Dalam dialognya bersama para penyintas bencana, Presiden Prabowo mengakui bahwa pemulihan infrastruktur, khususnya jaringan listrik, masih menghadapi tantangan berat di lapangan. Ia menyampaikan,
“Saya minta maaf kalau masih ada yang belum terpenuhi. Mungkin listrik yang belum ya, listrik sudah mulai. Kita berusaha, kita tahu di lapangan sangat sulit, keadaannya sulit,” ujarnya.
Presiden menegaskan bahwa pemerintah pusat bersama pemerintah daerah dan instansi terkait terus bekerja keras untuk mempercepat pemulihan.
Ia juga memastikan bahwa kebutuhan dasar warga seperti makanan, air bersih, dan layanan kesehatan menjadi prioritas utama.
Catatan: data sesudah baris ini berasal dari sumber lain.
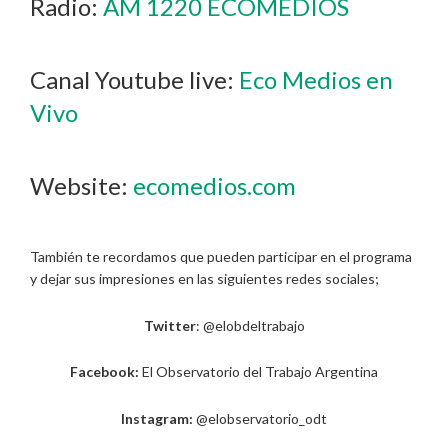
Radio:
AM 1220 ECOMEDIOS
Canal Youtube live:
Eco Medios en
Vivo
Website:
ecomedios.com
También te recordamos que pueden participar en el programa
y dejar sus impresiones en las siguientes redes sociales;
Twitter
: @elobdeltrabajo
Facebook:
El Observatorio del Trabajo Argentina
Instagram:
@elobservatorio_odt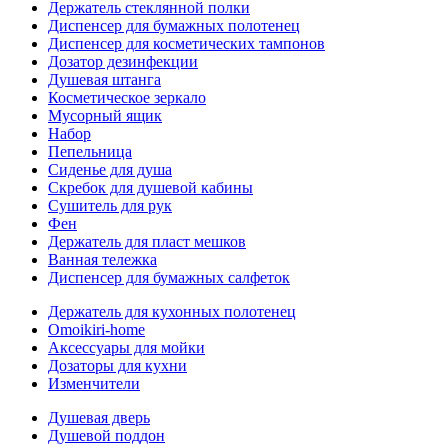
Держатель стеклянной полки
Диспенсер для бумажных полотенец
Диспенсер для косметических тампонов
Дозатор дезинфекции
Душевая штанга
Косметическое зеркало
Мусорный ящик
Набор
Пепельница
Сиденье для душа
Скребок для душевой кабины
Сушитель для рук
Фен
Держатель для пласт мешков
Ванная тележка
Диспенсер для бумажных салфеток
Держатель для кухонных полотенец
Omoikiri-home
Аксессуары для мойки
Дозаторы для кухни
Изменчители
Душевая дверь
Душевой поддон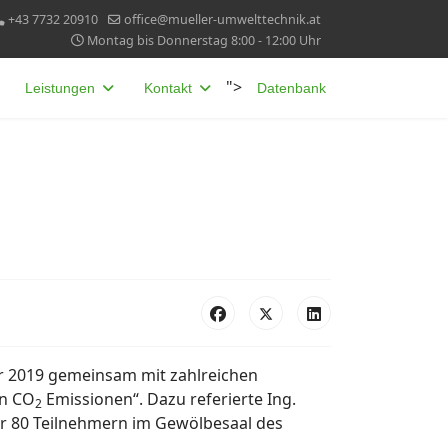
+43 7732 20910
office@mueller-umwelttechnik.at
Montag bis Donnerstag 8:00 - 12:00 Uhr
">
Leistungen
Kontakt
Datenbank
 2019 gemeinsam mit zahlreichen
on CO
Emissionen“. Dazu referierte Ing.
2
er 80 Teilnehmern im Gewölbesaal des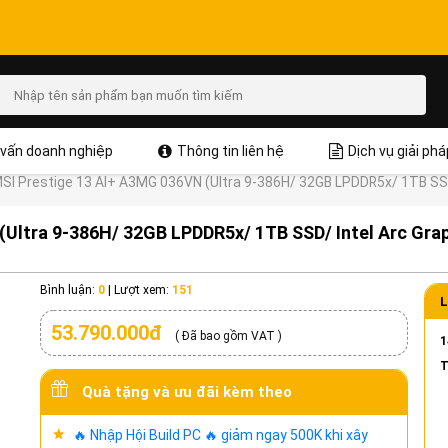
vấn doanh nghiệp
Thông tin liên hệ
Dịch vụ giải phá
SI Prestige 13 AI+ A3MG 036VN (Ultra 9-386H/ 32GB LPDDR5x/ 1TB SSD/
Ultra 9-386H/ 32GB LPDDR5x/ 1TB SSD/ Intel Arc Graph
Bình luận:
0
|
Lượt xem:
151
L
53.790.000đ
( Đã bao gồm VAT )
1
T
Quà tặng và ưu đãi kèm theo
🔥 Nhập Hội Build PC 🔥 giảm ngay 500K khi xây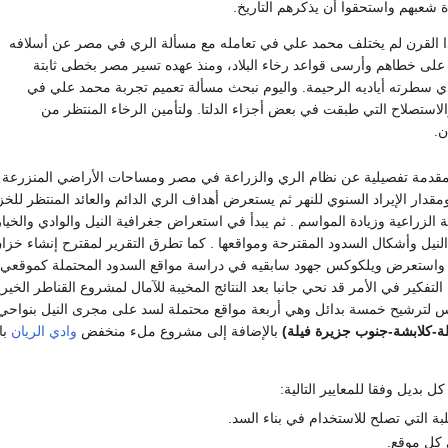
 شعبهم واستحقوا أن يذكرهم التاريخ.
ا القرن لم يختلف محمد علي في تعامله مع مسألة الري في مصر عن أسلافه
على خطاهم وأرسى قواعد رخاء البلاد، ومنذ عهده تسير مصر بخطى ثابتة
ذي سطرته أياديه الرحيمة. واليوم نبحث مسألة تعميم تجربة محمد علي في
الاستصلاح التي طبقت في بعض أجزاء الدلتا. ولتأمين الرخاء المنتظر من
ن.
بمقدمة تفصيلية عن نظام الري والزراعة في مصر ومساحات الأراضي المنزرعة
ومقدار الإيراد السنوي للنهر ثم يستعرض أهداف الري الدائم والعائد المنتظر للخز
ة الزراعية وزيادة المواسم . ثم يبدأ في استعراض جغرافية النيل والوادي والخيا
النيل وأشكال السدود المقترحة ومواقعها . كما تطرق التقرير لمقترح إنشاء خزان
 واستعرض ويلكوكس جهود سابقيه في دراسة مواقع السدود المحتملة كموقعي
تفكير في الأمر قد نحي جانبا بعد النتائج المخيبة للآمال لمشروع القناطر الخيري
 لترشيح خمسة بدائل وهي أربعة مواقع محتملة لسد على مجرى النيل بنواحي
لة-كلابشة-جنوب جزيرة فيلة)
بالإضافة إلى مشروع ملء منخفض
وادي الريان
با
 بديل وفقا للمعايير التالية:
بة التي تصلح للاستخدام في بناء السد.
 كل موقع.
Tantangan Pemulihan Listrik
Menurut laporan terkini, pemulihan pasokan listrik di Aceh baru mencapai sekitar 36 persen per 11 Desember 2025. Hal ini disebabkan oleh kerusakan parah pada infrastruktur kelistrikan, termasuk robohnya beberapa tower Saluran Udara Tegangan Tinggi (SUTT) dan terputusnya akses menuju jalan wilayah terdampak parah.
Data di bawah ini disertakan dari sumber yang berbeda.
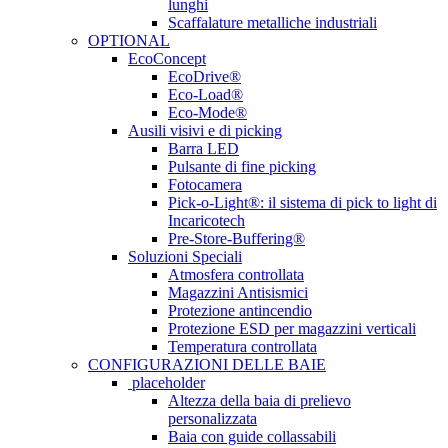
lunghi
Scaffalature metalliche industriali
OPTIONAL
EcoConcept
EcoDrive®
Eco-Load®
Eco-Mode®
Ausili visivi e di picking
Barra LED
Pulsante di fine picking
Fotocamera
Pick-o-Light®: il sistema di pick to light di
Incaricotech
Pre-Store-Buffering®
Soluzioni Speciali
Atmosfera controllata
Magazzini Antisismici
Protezione antincendio
Protezione ESD per magazzini verticali
Temperatura controllata
CONFIGURAZIONI DELLE BAIE
placeholder
Altezza della baia di prelievo
personalizzata
Baia con guide collassabili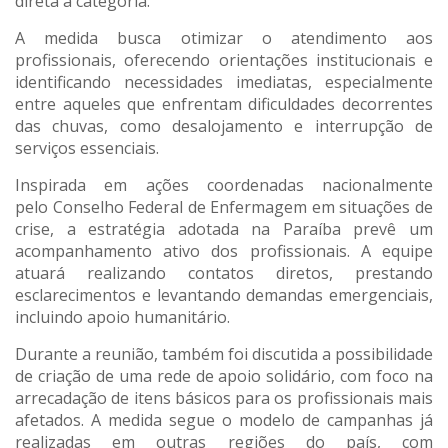
direta à categoria.
A medida busca otimizar o atendimento aos
profissionais, oferecendo orientações institucionais e
identificando necessidades imediatas, especialmente
entre aqueles que enfrentam dificuldades decorrentes
das chuvas, como desalojamento e interrupção de
serviços essenciais.
Inspirada em ações coordenadas nacionalmente
pelo Conselho Federal de Enfermagem em situações de
crise, a estratégia adotada na Paraíba prevê um
acompanhamento ativo dos profissionais. A equipe
atuará realizando contatos diretos, prestando
esclarecimentos e levantando demandas emergenciais,
incluindo apoio humanitário.
Durante a reunião, também foi discutida a possibilidade
de criação de uma rede de apoio solidário, com foco na
arrecadação de itens básicos para os profissionais mais
afetados. A medida segue o modelo de campanhas já
realizadas em outras regiões do país, com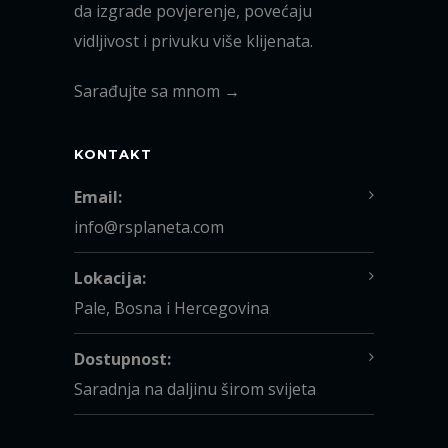
da izgrade povjerenje, povećaju
vidljivost i privuku više klijenata.
Sarađujte sa mnom →
KONTAKT
Email:
info@rsplaneta.com
Lokacija:
Pale, Bosna i Hercegovina
Dostupnost:
Saradnja na daljinu širom svijeta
Kondisi geografis dan cuaca ekstrem turut memperlambat proses perbaikan. Meski demikian, PLN dan tim gabungan terus berupaya melakukan perbaikan secara bertahap, dengan memprioritaskan pada fasilitas umum dan pemukiman padat penduduk.
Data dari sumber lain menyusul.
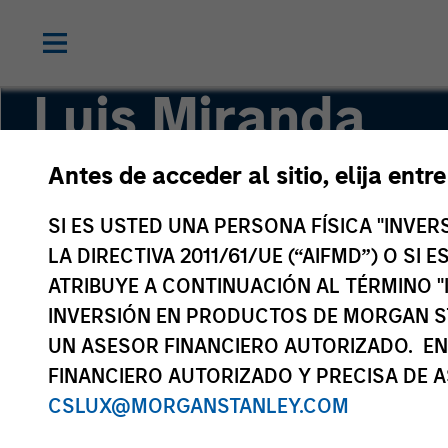
Luis Miranda
Antes de acceder al sitio, elija entr
Senior Advisor, India Infrastructure
SI ES USTED UNA PERSONA FÍSICA "INVE
LA DIRECTIVA 2011/61/UE (“AIFMD”) O SI
ATRIBUYE A CONTINUACIÓN AL TÉRMINO "
INVERSIÓN EN PRODUCTOS DE MORGAN S
UN ASESOR FINANCIERO AUTORIZADO. EN
FINANCIERO AUTORIZADO Y PRECISA DE A
CSLUX@MORGANSTANLEY.COM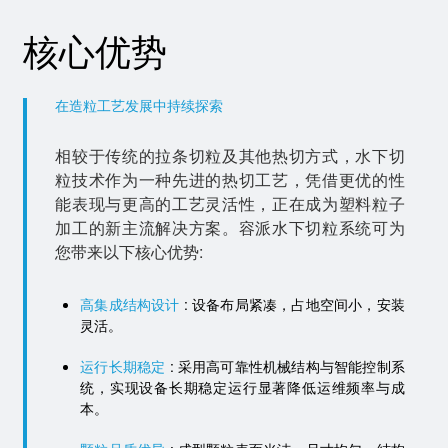
核心优势
在造粒工艺发展中持续探索
相较于传统的拉条切粒及其他热切方式，水下切
粒技术作为一种先进的热切工艺，凭借更优的性
能表现与更高的工艺灵活性，正在成为塑料粒子
加工的新主流解决方案。容派水下切粒系统可为
您带来以下核心优势:
高集成结构设计
: 设备布局紧凑，占地空间小，安装
灵活。
运行长期稳定
: 采用高可靠性机械结构与智能控制系
统，实现设备长期稳定运行显著降低运维频率与成
本。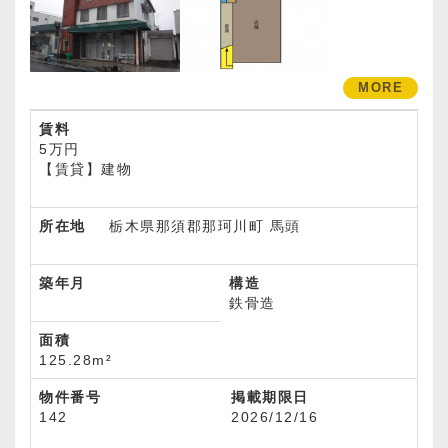
MORE
賃料
5万円
【賃貸】建物
所在地
栃木県那須郡那珂川町 馬頭
築年月
構造
鉄骨造
面積
125.28m²
物件番号
掲載期限日
142
2026/12/16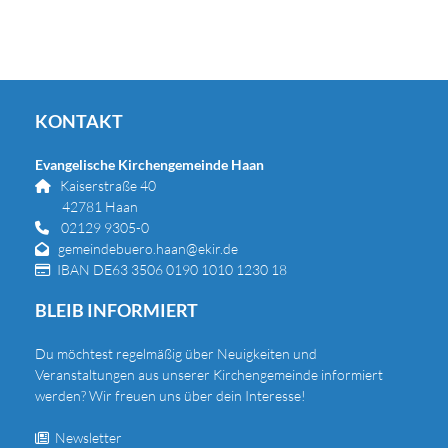
KONTAKT
Evangelische Kirchengemeinde Haan
Kaiserstraße 40

42781 Haan
02129 9305-0

gemeindebuero.haan@ekir.de

IBAN DE63 3506 0190 1010 1230 18

BLEIB INFORMIERT
Du
möchtest regelmäßig über Neuigkeiten und
Veranstaltungen aus unserer Kirchengemeinde informiert
werden? Wir freuen uns über dein Interesse!
Newsletter
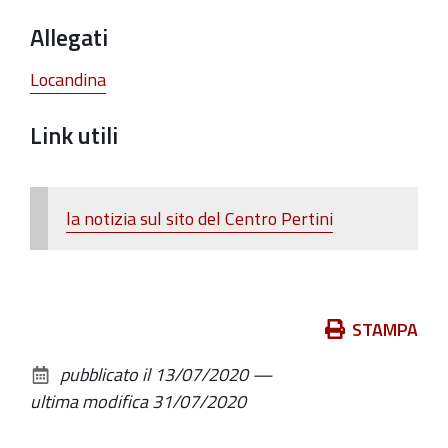
Allegati
Locandina
Link utili
la notizia sul sito del Centro Pertini
Azioni
STAMPA
sul
pubblicato il
13/07/2020
—
documento
ultima modifica
31/07/2020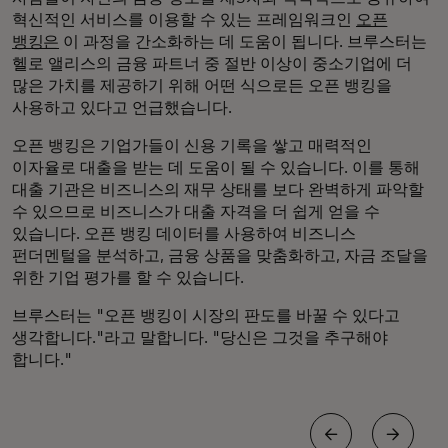
혁신적인 서비스를 이용할 수 있는 프레임워크인
오픈
뱅킹은
이 과정을 간소화하는 데 도움이 됩니다. 브루스터는
헬로 앨리스의 금융 파트너 중 절반 이상이 중소기업에 더
많은 가치를 제공하기 위해 어떤 식으로든 오픈 뱅킹을
사용하고 있다고 언급했습니다.
오픈 뱅킹은 기업가들이 신용 기록을 쌓고 매력적인
이자율로 대출을 받는 데 도움이 될 수 있습니다. 이를 통해
대출 기관은 비즈니스의 재무 상태를 보다 완벽하게 파악할
수 있으므로 비즈니스가 대출 자격을 더 쉽게 얻을 수
있습니다. 오픈 뱅킹 데이터를 사용하여 비즈니스
펀더멘털을 분석하고, 금융 상품을 맞춤화하고, 자금 조달을
위한 기업 평가를 할 수 있습니다.
브루스터는 "오픈 뱅킹이 시장의 판도를 바꿀 수 있다고
생각합니다."라고 말합니다. "당신은 그것을 추구해야
합니다."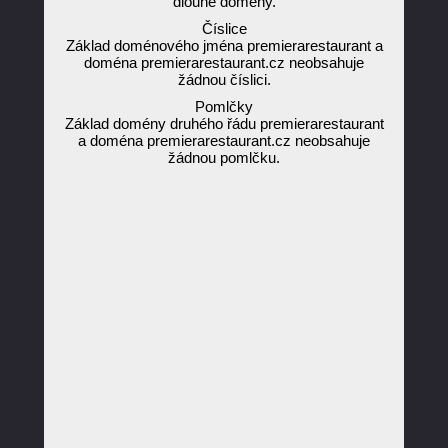
dlouhé domény.
Číslice
Základ doménového jména premierarestaurant a
doména premierarestaurant.cz neobsahuje
žádnou číslici.
Pomlčky
Základ domény druhého řádu premierarestaurant
a doména premierarestaurant.cz neobsahuje
žádnou pomlčku.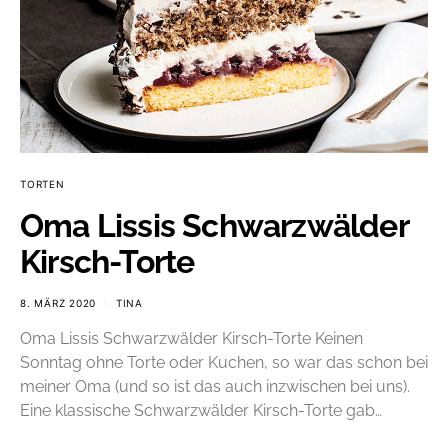
TORTEN
Oma Lissis Schwarzwälder
Kirsch-Torte
8. MÄRZ 2020
TINA
Oma Lissis Schwarzwälder Kirsch-Torte Keinen
Sonntag ohne Torte oder Kuchen, so war das schon bei
meiner Oma (und so ist das auch inzwischen bei uns).
Eine klassische Schwarzwälder Kirsch-Torte gab…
Warga yang berada di posko pengungsian menyambut baik kehadiran Presiden dan menyampaikan langsung keluhan serta harapan mereka.
Banyak dari mereka yang mengapresiasi perhatian pemerintah, namun tetap berharap agar pemulihan bisa dipercepat, terutama untuk kebutuhan listrik yang sangat vital bagi aktivitas sehari-hari.
Presiden Prabowo menutup kunjungannya dengan janji bahwa pemerintah tidak akan tinggal diam.
“Kami akan turun membantu semuanya. Mudah-mudahan kalian cepat pulih, cepat kembali, cepat normal. Insya Allah, bersama-sama kita akan memperbaiki keadaan ini,” kata Prabowo menegaskan komitmen untuk terus hadir di tengah rakyat dalam situasi darurat.